Mist.io and the Challenge of Multicloud Management

Sometimes, multicloud just happens. Some organizations might have, for example, applications running on Amazon Web Services in one department, while at the same time, while another may come to rely on Google Cloud or other cloud provider services.
How do you make them work under one unified architecture? The difficulties of multicloud management is the main topic of this latest episode of the New Stack Makers podcast, where we interview the CEO and co-founder of multicloud management platform provider Mist.io, Chris Psaltis. Hosted by TNS editor-in-chief Joab Jackson, Chris discussed the inherent difficulties and possible solutions for running operations across multiple cloud services, as well as how Mist.io can help.

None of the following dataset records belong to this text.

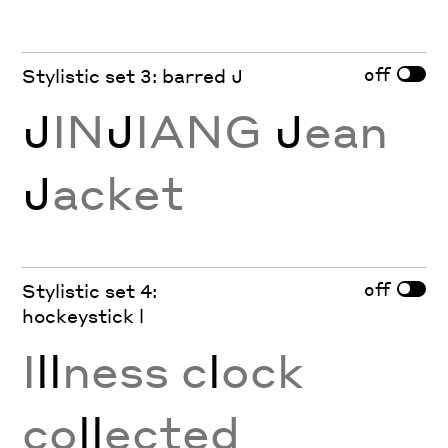
off
Stylistic set 3: barred J
J
IN
J
IANG
J
ean
J
acket
off
Stylistic set 4:
hockeystick l
I
ll
ness c
l
ock
co
ll
ected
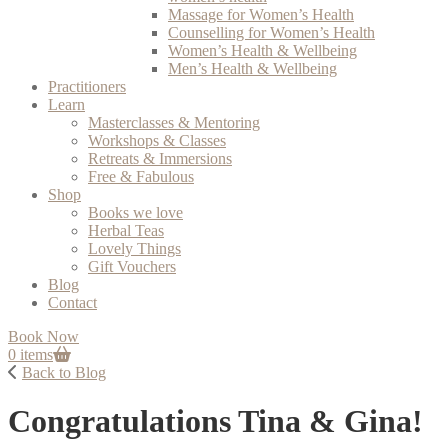
Massage for Women’s Health
Counselling for Women’s Health
Women’s Health & Wellbeing
Men’s Health & Wellbeing
Practitioners
Learn
Masterclasses & Mentoring
Workshops & Classes
Retreats & Immersions
Free & Fabulous
Shop
Books we love
Herbal Teas
Lovely Things
Gift Vouchers
Blog
Contact
Book Now
0 items
Back to Blog
Congratulations Tina & Gina!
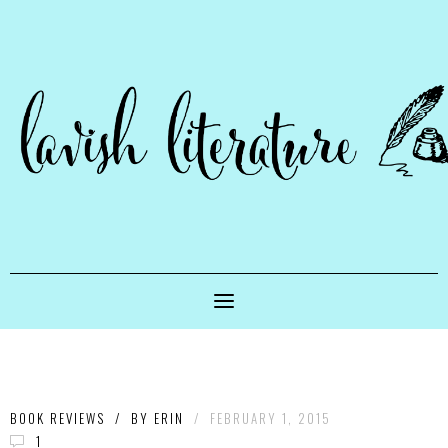
BOOK REVIEWS
/
BY
ERIN
/
FEBRUARY 1, 2015
1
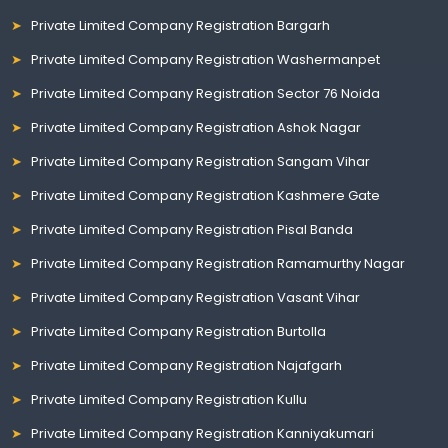
Private Limited Company Registration Bargarh
Private Limited Company Registration Washermanpet
Private Limited Company Registration Sector 76 Noida
Private Limited Company Registration Ashok Nagar
Private Limited Company Registration Sangam Vihar
Private Limited Company Registration Kashmere Gate
Private Limited Company Registration Pisal Banda
Private Limited Company Registration Ramamurthy Nagar
Private Limited Company Registration Vasant Vihar
Private Limited Company Registration Burtolla
Private Limited Company Registration Najafgarh
Private Limited Company Registration Kullu
Private Limited Company Registration Kanniyakumari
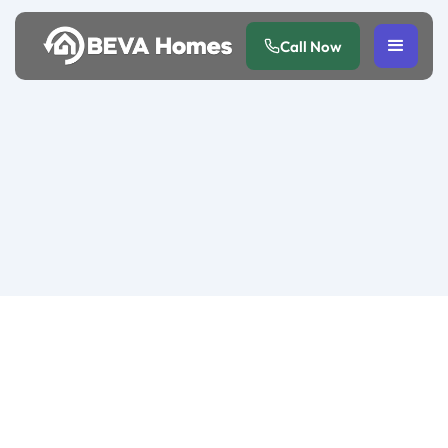
Call Now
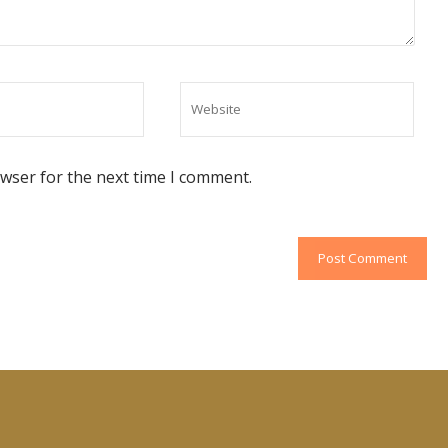
owser for the next time I comment.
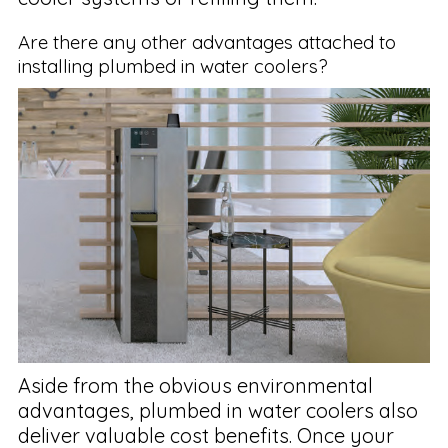
Are there any other advantages attached to
installing plumbed in water coolers?
Aside from the obvious environmental
advantages, plumbed in water coolers also
deliver valuable cost benefits. Once your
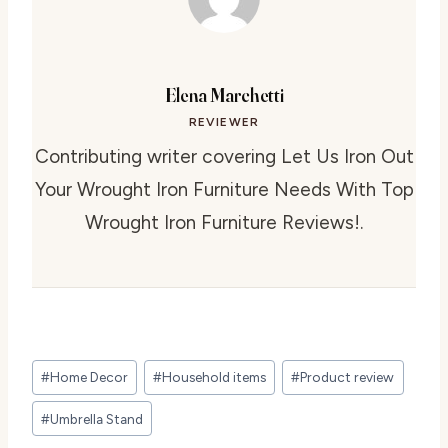
Elena Marchetti
REVIEWER
Contributing writer covering Let Us Iron Out
Your Wrought Iron Furniture Needs With Top
Wrought Iron Furniture Reviews!.
Post
#
Home Decor
#
Household items
#
Product review
Tags:
#
Umbrella Stand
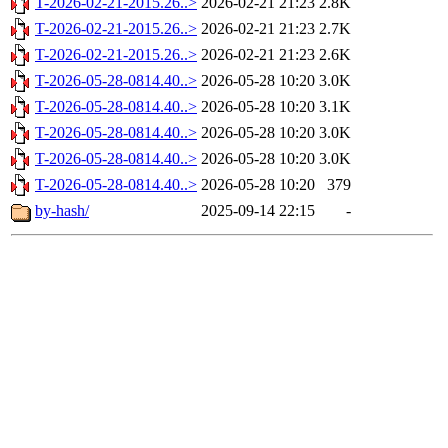
T-2026-02-21-2015.26..>
2026-02-21 21:23
2.8K
T-2026-02-21-2015.26..>
2026-02-21 21:23
2.7K
T-2026-02-21-2015.26..>
2026-02-21 21:23
2.6K
T-2026-05-28-0814.40..>
2026-05-28 10:20
3.0K
T-2026-05-28-0814.40..>
2026-05-28 10:20
3.1K
T-2026-05-28-0814.40..>
2026-05-28 10:20
3.0K
T-2026-05-28-0814.40..>
2026-05-28 10:20
3.0K
T-2026-05-28-0814.40..>
2026-05-28 10:20
379
by-hash/
2025-09-14 22:15
-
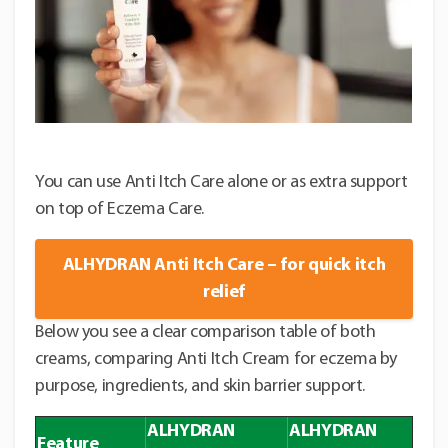
You can use Anti Itch Care alone or as extra support
on top of Eczema Care.
ALHYDRAN Anti Itch Care – for quick itch
relief
Below you see a clear comparison table of both
creams, comparing Anti Itch Cream for eczema by
purpose, ingredients, and skin barrier support.
ALHYDRAN
ALHYDRAN
Feature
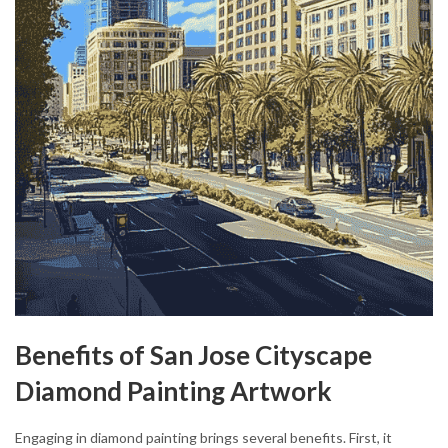
Benefits of San Jose Cityscape
Diamond Painting Artwork
Engaging in diamond painting brings several benefits. First, it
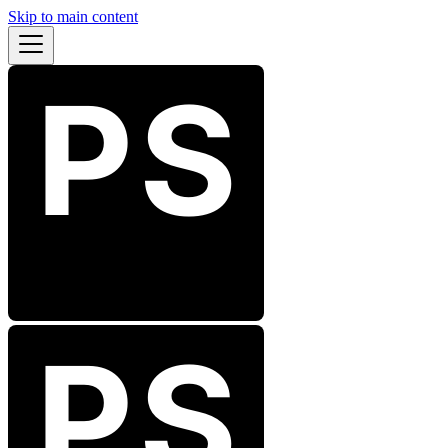
Skip to main content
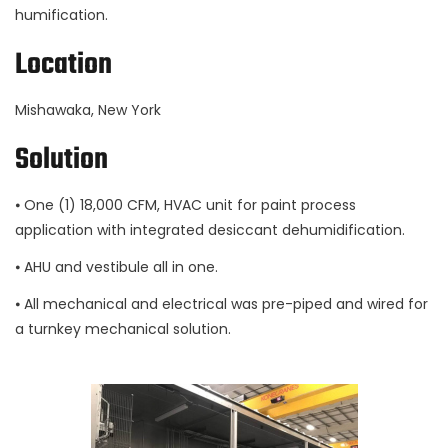
humification.
Location
Mishawaka, New York
Solution
⦁ One (1) 18,000 CFM, HVAC unit for paint process
application with integrated desiccant dehumidification.
⦁ AHU and vestibule all in one.
⦁ All mechanical and electrical was pre-piped and wired for
a turnkey mechanical solution.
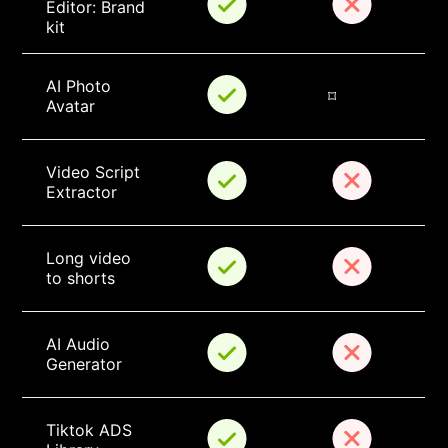
Editor: Brand 
kit
AI Photo 
⌑
Avatar
Video Script 
Extractor
Long video 
to shorts
AI Audio 
Generator
Tiktok ADS 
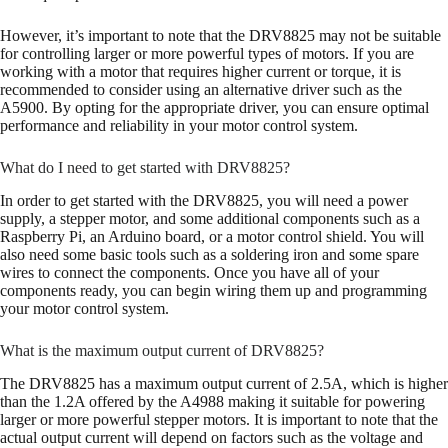
However, it’s important to note that the DRV8825 may not be suitable
for controlling larger or more powerful types of motors. If you are
working with a motor that requires higher current or torque, it is
recommended to consider using an alternative driver such as the
A5900. By opting for the appropriate driver, you can ensure optimal
performance and reliability in your motor control system.
What do I need to get started with DRV8825?
In order to get started with the DRV8825, you will need a power
supply, a stepper motor, and some additional components such as a
Raspberry Pi, an Arduino board, or a motor control shield. You will
also need some basic tools such as a soldering iron and some spare
wires to connect the components. Once you have all of your
components ready, you can begin wiring them up and programming
your motor control system.
What is the maximum output current of DRV8825?
The DRV8825 has a maximum output current of 2.5A, which is higher
than the 1.2A offered by the A4988 making it suitable for powering
larger or more powerful stepper motors. It is important to note that the
actual output current will depend on factors such as the voltage and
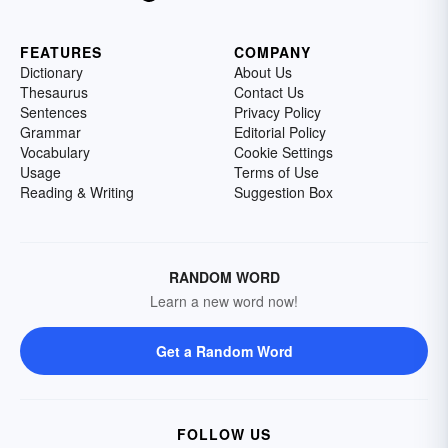
FEATURES
COMPANY
Dictionary
About Us
Thesaurus
Contact Us
Sentences
Privacy Policy
Grammar
Editorial Policy
Vocabulary
Cookie Settings
Usage
Terms of Use
Reading & Writing
Suggestion Box
RANDOM WORD
Learn a new word now!
Get a Random Word
FOLLOW US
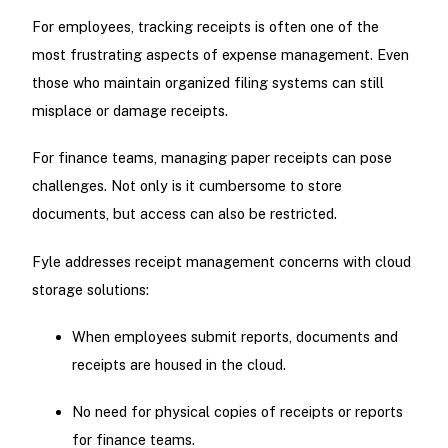
For employees, tracking receipts is often one of the
most frustrating aspects of expense management. Even
those who maintain organized filing systems can still
misplace or damage receipts.
For finance teams, managing paper receipts can pose
challenges. Not only is it cumbersome to store
documents, but access can also be restricted.
Fyle addresses receipt management concerns with cloud
storage solutions:
When employees submit reports, documents and
receipts are housed in the cloud.
No need for physical copies of receipts or reports
for finance teams.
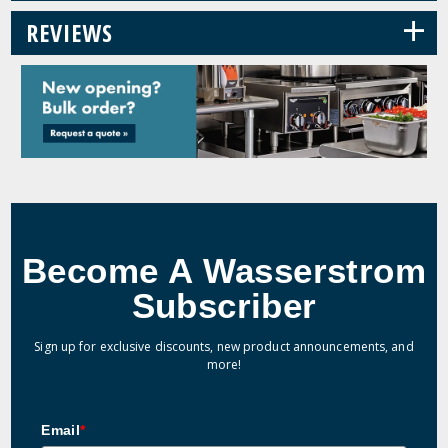
+
REVIEWS
Become A Wasserstrom
Subscriber
Sign up for exclusive discounts, new product announcements, and
more!
Email
*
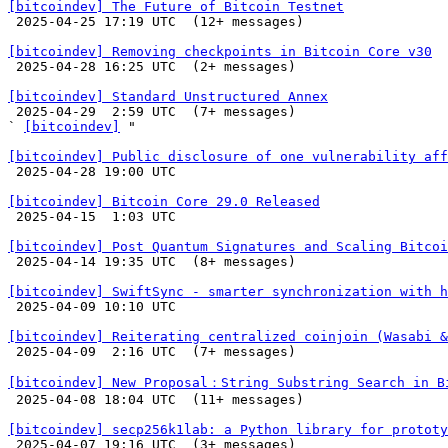
[bitcoindev] The Future of Bitcoin Testnet

 2025-04-25 17:19 UTC  (12+ messages)

[bitcoindev] Removing checkpoints in Bitcoin Core v30

 2025-04-28 16:25 UTC  (2+ messages)

[bitcoindev] Standard Unstructured Annex

 2025-04-29  2:59 UTC  (7+ messages)

` 
[bitcoindev]
 "

[bitcoindev] Public disclosure of one vulnerability aff

 2025-04-28 19:00 UTC 

[bitcoindev] Bitcoin Core 29.0 Released

 2025-04-15  1:03 UTC 

[bitcoindev] Post Quantum Signatures and Scaling Bitcoi

 2025-04-14 19:35 UTC  (8+ messages)

[bitcoindev] SwiftSync - smarter synchronization with h

 2025-04-09 10:10 UTC 

[bitcoindev] Reiterating centralized coinjoin (Wasabi 

 2025-04-09  2:16 UTC  (7+ messages)

[bitcoindev] New Proposal：String Substring Search in B

 2025-04-08 18:04 UTC  (11+ messages)

[bitcoindev] secp256k1lab: a Python library for prototy

 2025-04-07 19:16 UTC  (3+ messages)
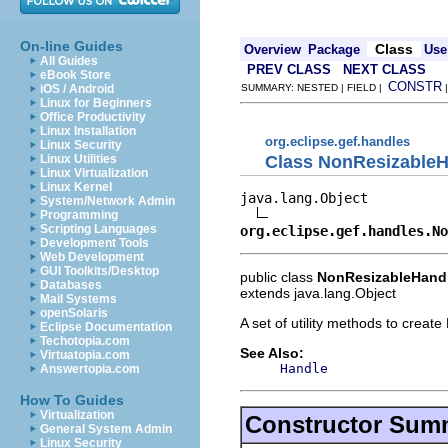
On-line Guides
Class
Overview
Package
Use
All Guides
PREV CLASS
NEXT CLASS
eBook Store
CONSTR
iOS / Android
SUMMARY: NESTED | FIELD |
Linux for Beginners
Office Productivity
Linux Installation
org.eclipse.gef.handles
Linux Security
Class NonResizableH
Linux Utilities
Linux Virtualization
Linux Kernel
java.lang.Object

System/Network Admin
Programming
Scripting Languages
org.eclipse.gef.handles.N
Development Tools
Web Development
GUI Toolkits/Desktop
public class
NonResizableHandl
Databases
extends java.lang.Object
Mail Systems
openSolaris
A set of utility methods to creat
Eclipse Documentation
Techotopia.com
See Also:
Virtuatopia.com
Handle
Answertopia.com
How To Guides
Virtualization
Constructor Sum
General System Admin
Linux Security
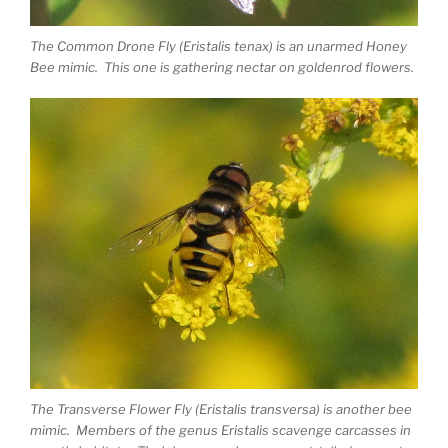
The Common Drone Fly (Eristalis tenax) is an unarmed Honey
Bee mimic. This one is gathering nectar on goldenrod flowers.
The Transverse Flower Fly (Eristalis transversa) is another bee
mimic. Members of the genus Eristalis scavenge carcasses in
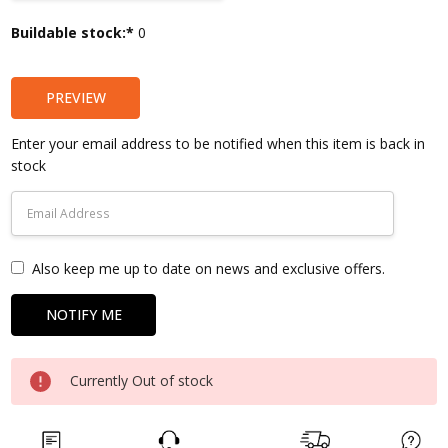
Current
Buildable stock:*
0
Stock:
PREVIEW
Enter your email address to be notified when this item is back in
stock
Also keep me up to date on news and exclusive offers.
Currently Out of stock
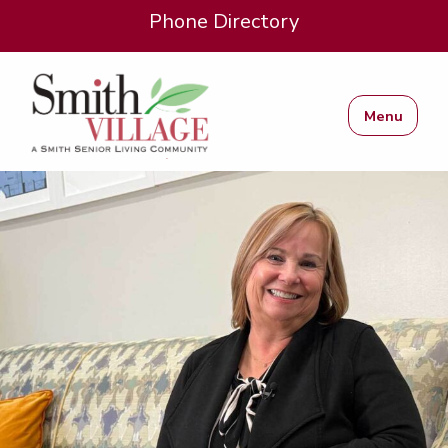
Phone Directory
Menu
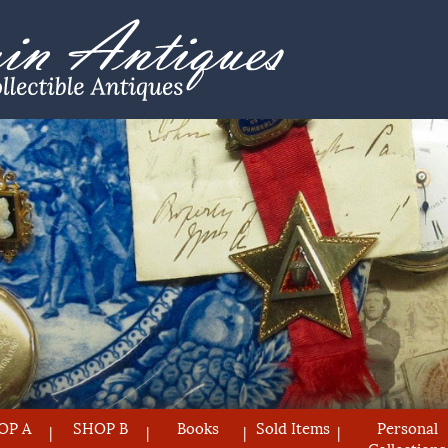
OP A
SHOP B
Books
Sold Items
Personal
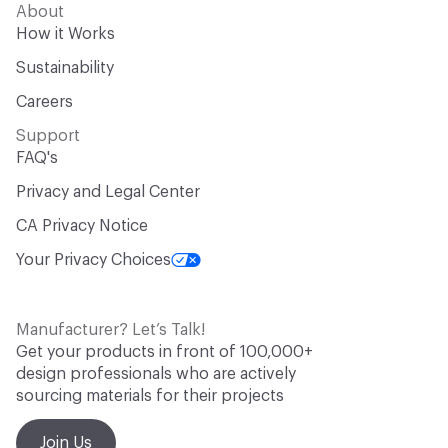
About
How it Works
Sustainability
Careers
Support
FAQ's
Privacy and Legal Center
CA Privacy Notice
Your Privacy Choices
Manufacturer? Let’s Talk!
Get your products in front of 100,000+
design professionals who are actively
sourcing materials for their projects
Join Us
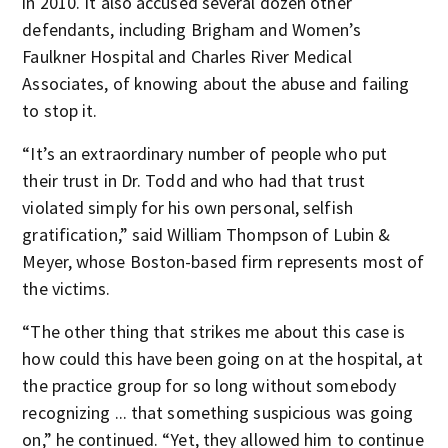
in 2010. It also accused several dozen other
defendants, including Brigham and Women’s
Faulkner Hospital and Charles River Medical
Associates, of knowing about the abuse and failing
to stop it.
“It’s an extraordinary number of people who put
their trust in Dr. Todd and who had that trust
violated simply for his own personal, selfish
gratification,” said William Thompson of Lubin &
Meyer, whose Boston-based firm represents most of
the victims.
“The other thing that strikes me about this case is
how could this have been going on at the hospital, at
the practice group for so long without somebody
recognizing ... that something suspicious was going
on,” he continued. “Yet, they allowed him to continue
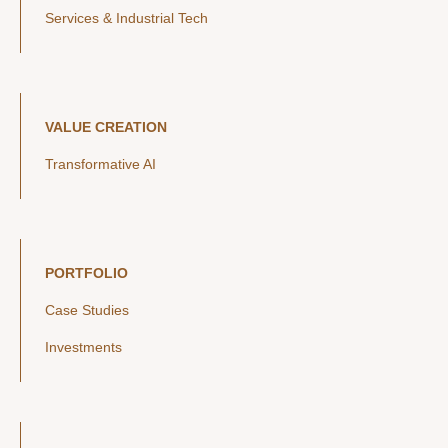
Services & Industrial Tech
VALUE CREATION
Transformative AI
PORTFOLIO
Case Studies
Investments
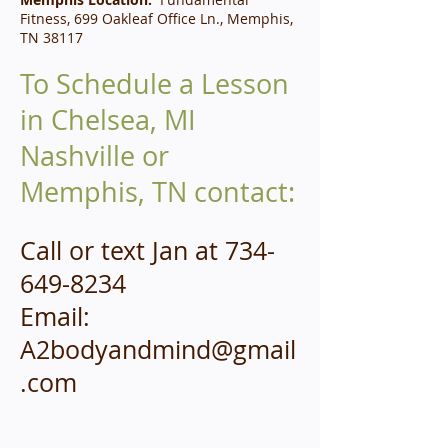
Fitness, 699 Oakleaf Office Ln., Memphis,
TN 38117
To Schedule a Lesson
in Chelsea, MI
Nashville or
Memphis, TN contact:
Call or t
ext Jan at
734-
649-8234
Email:
A2bodyandmind@gmail
.com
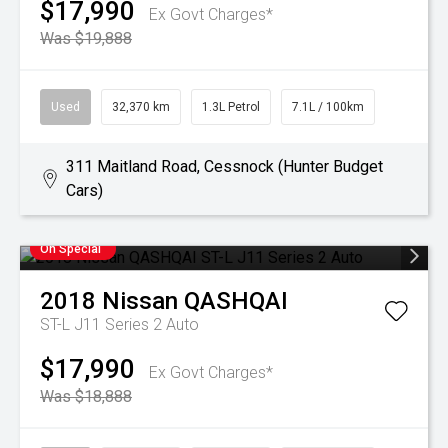
$17,990
Ex Govt Charges*
Was $19,888
Used
32,370 km
1.3L Petrol
7.1L / 100km
311 Maitland Road, Cessnock (Hunter Budget
Cars)
On Special
2018
Nissan
QASHQAI
ST-L J11 Series 2 Auto
$17,990
Ex Govt Charges*
Was $18,888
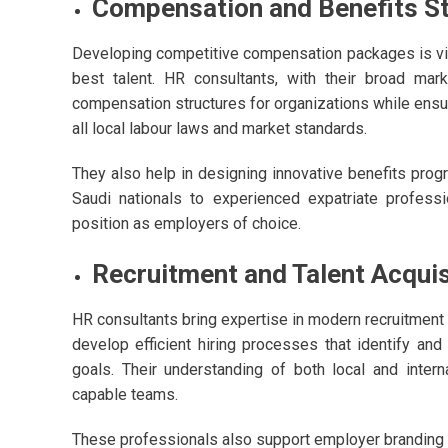
Compensation and Benefits S
Developing competitive compensation packages is vital
best talent. HR consultants, with their broad ma
compensation structures for organizations while ensur
all local labour laws and market standards.
They also help in designing innovative benefits pro
Saudi nationals to experienced expatriate professio
position as employers of choice.
Recruitment and Talent Acquis
HR consultants bring expertise in modern recruitment 
develop efficient hiring processes that identify and 
goals. Their understanding of both local and intern
capable teams.
These professionals also support employer branding i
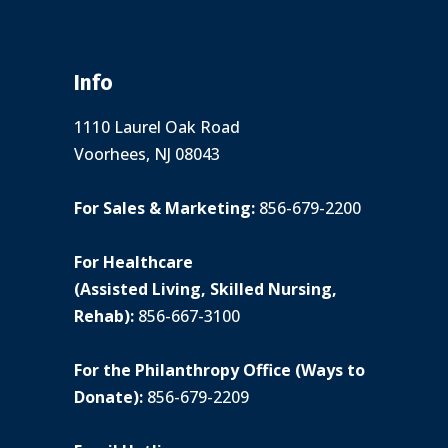
Info
1110 Laurel Oak Road
Voorhees, NJ 08043
For Sales & Marketing:
856-679-2200
For Healthcare
(Assisted Living, Skilled Nursing,
Rehab):
856-667-3100
For the Philanthropy Office (Ways to
Donate):
856-679-2209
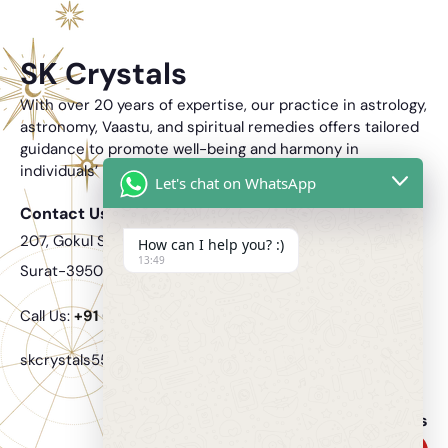
SK Crystals
With over 20 years of expertise, our practice in astrology,
astronomy, Vaastu, and spiritual remedies offers tailored
guidance to promote well-being and harmony in
individuals’ lives.
Let's chat on WhatsApp
Contact Us
207, Gokul Solitaire, Opposite Nandanwan 2 VIP Rd, Vesu,
How can I help you? :)
13:49
Surat-395007.
Call Us:
‎+91 6354 406 717
skcrystals555@gmail.com
Follow Us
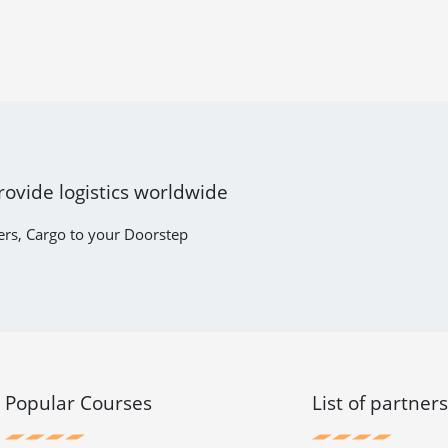
rovide logistics worldwide
ers, Cargo to your Doorstep
Popular Courses
List of partner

Mist.io and the Challenge of Multicloud Management
The origin of Mist.io can be traced back to a decade or so ago when Psaltis was co-running an IT consulting business specialized in web applications on top of open source projects. “At some point, our customers started adopting the cloud — they were from all over the place, in Australia, the U.S., the EU. Some customers were using AWS, running on AWS and some people were running in colocation environments or had infrastructure on-prem,” Psaltis said. “It was really hard for us to manage all this heterogeneous infrastructure. That’s how we started building Mist.io when. Flash forward several years later, and we’re still building stuff.”
Already, managing a single cloud environment can be challenging, so managing multiclouds becomes that much more complex. There are similarities between public clouds “but still it’s not the same.” When adding more platforms to the mix such as private clouds, hypervisor infrastructure for bare metal and containers or Kubernetes, “things go out of control,” Psaltis said.
“The complexity is so much that it becomes very hard to do even simple stuff like tracking a single VM,” Psaltis said. “The complexity causes all sorts of problems, starting with visibility, but also, it slows down teams making it very hard to know who has access to what and what type of controls are in place.”
“Multicloud is usually a result of M&A or for historical reasons, such as when new generations of infrastructure and clouds are introduced but old ones are not deprecated, or it could be for legal reasons,” Psaltis said. “They need to run a certain operation on a specific jurisdiction for example, but only lately we’ve seen organizations being more conscious about multicloud and pursuing it more formally in order to achieve better business outcomes.”